Saturday, January 26, 2013

A New Day

 
 Yesterday was a bad day. Nothing bad happened, but I was bombarded all day with negative
thoughts, and temptations to do things I know aren't good for me. I gave in to some of them. I can be so weak. But today is a new day. I'm thankful that I just have a few bad days now and then. I used to have bad years. I'm thankful for lessons Jesus has taught me about keeping my mind focused on Him
and thinking that I'm holding on to His right hand as I go through my day. If I do those things today, then today will be a good day. As long as Jesus' presence is with me every second & step of my day.
 
"Let me hear of Your Unfailing Love each morning, for I am trusting You.

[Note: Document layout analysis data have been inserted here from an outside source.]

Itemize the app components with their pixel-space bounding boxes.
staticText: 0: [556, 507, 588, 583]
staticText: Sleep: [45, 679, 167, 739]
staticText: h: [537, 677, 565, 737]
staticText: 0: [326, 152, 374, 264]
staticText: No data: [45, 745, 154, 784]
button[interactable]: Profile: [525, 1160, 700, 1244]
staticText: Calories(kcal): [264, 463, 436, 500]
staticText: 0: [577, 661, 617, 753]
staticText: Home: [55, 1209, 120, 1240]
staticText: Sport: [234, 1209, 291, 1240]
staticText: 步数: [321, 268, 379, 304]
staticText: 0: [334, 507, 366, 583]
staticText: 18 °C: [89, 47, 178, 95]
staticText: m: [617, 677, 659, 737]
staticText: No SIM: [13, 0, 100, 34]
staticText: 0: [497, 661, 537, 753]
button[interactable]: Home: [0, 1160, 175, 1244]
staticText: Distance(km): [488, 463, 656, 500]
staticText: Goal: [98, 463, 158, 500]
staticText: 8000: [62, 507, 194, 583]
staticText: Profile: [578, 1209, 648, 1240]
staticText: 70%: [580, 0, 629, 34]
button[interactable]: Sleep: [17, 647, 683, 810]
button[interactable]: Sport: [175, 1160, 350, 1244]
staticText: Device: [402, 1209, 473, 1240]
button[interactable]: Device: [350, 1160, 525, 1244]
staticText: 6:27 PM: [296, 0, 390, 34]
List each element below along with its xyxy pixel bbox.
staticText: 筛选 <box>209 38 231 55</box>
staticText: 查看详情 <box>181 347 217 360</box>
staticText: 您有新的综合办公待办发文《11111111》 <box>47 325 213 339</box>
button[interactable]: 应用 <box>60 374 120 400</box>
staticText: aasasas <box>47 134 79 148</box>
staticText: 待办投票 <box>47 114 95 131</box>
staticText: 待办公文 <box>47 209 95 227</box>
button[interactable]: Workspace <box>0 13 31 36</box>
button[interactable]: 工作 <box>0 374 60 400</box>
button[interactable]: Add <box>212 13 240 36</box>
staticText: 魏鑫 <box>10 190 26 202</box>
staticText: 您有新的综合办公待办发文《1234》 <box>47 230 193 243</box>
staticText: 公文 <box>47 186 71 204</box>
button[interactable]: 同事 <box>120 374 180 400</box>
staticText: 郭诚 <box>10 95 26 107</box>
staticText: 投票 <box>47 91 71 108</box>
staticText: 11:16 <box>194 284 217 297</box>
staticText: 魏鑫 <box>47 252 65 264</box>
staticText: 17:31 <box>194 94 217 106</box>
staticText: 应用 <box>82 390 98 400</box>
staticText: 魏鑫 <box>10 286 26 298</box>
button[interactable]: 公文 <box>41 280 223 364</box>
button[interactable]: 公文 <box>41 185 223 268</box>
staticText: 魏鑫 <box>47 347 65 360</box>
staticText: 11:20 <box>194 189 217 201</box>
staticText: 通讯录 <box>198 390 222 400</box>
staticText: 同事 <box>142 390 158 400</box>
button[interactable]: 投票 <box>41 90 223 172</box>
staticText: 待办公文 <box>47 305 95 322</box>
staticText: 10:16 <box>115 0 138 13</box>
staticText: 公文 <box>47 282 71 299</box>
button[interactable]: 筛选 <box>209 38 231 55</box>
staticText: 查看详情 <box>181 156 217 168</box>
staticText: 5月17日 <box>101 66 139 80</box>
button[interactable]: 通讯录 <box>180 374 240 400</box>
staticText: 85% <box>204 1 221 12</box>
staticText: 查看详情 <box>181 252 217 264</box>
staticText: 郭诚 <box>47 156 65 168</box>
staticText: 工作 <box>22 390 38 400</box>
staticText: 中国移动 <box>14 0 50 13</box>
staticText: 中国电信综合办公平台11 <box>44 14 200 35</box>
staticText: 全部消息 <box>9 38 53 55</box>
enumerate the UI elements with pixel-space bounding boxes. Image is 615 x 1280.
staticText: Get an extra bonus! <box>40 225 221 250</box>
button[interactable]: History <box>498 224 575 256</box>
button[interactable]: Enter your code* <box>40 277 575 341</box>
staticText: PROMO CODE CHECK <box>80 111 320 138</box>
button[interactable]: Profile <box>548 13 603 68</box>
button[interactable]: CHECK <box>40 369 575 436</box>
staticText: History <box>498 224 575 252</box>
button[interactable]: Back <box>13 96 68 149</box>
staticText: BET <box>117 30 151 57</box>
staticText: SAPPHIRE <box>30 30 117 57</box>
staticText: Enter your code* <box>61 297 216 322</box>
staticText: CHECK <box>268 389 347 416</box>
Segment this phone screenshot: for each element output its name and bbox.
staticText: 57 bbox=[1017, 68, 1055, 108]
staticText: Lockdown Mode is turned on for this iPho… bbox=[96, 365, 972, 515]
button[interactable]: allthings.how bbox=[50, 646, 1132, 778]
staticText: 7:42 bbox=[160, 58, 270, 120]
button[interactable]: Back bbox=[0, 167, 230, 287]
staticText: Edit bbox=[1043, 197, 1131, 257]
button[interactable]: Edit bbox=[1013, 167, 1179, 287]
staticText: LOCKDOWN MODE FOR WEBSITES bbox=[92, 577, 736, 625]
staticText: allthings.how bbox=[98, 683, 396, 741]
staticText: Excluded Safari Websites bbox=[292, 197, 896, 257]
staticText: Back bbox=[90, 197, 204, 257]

Show me where to walk,
for I give myself to You. Rescue me from my enemies, Lord; I run to You to hide me. Teach me to do Your Will,  for You are my God.May Your Gracious Spirit lead me forward on a firm footing",
 Psalm 143:8-10. NLT
 
 
 
 

Friday, January 18, 2013

Feeling Joy

   Joy has been elusive in my life. Growing up as I did, victimized by abuse, I can't ever remember feeling lighthearted or carefree. Sexual abuse is a heavy load for a child to carry and I was bent down under the weight of it.
   Then I grew up, and God healed me from much of that shame. But still, feeling joy was as foreign to me as feeling pure. Until this past year. Along with that pinching nerve pain in my back came a new understanding of grace. One I could live with. It doesn't matter how good I am. What matters is how good my Jesus is.
   After a lifetime of fear, negative thinking, and beating myself up, I've learned to be fully present in the simple moments of my day. And that is where, unexpectedly, joy shows up: in the sunbeams dancing across the tile floor; in the beautiful redness of the Northern Cardinal as he lands on my feeder; in my little dog seeking out the best spot to sunbathe; even in the bleating of the cows next door.
   This professed city girl has embraced fully this country life that I moved into back before Christmas. I've been feeling so good that I start to feel guilty. I've been feeling so good that I start looking for the next bad thing. Then I remember my new understanding of grace. I don't have to fear being punished because I'm not good enough. I don't have to try doing enough good things so that I won't be punished. Jesus' goodness forgives my sins and loves me just as I am. And when I remember that, then I can feel joy.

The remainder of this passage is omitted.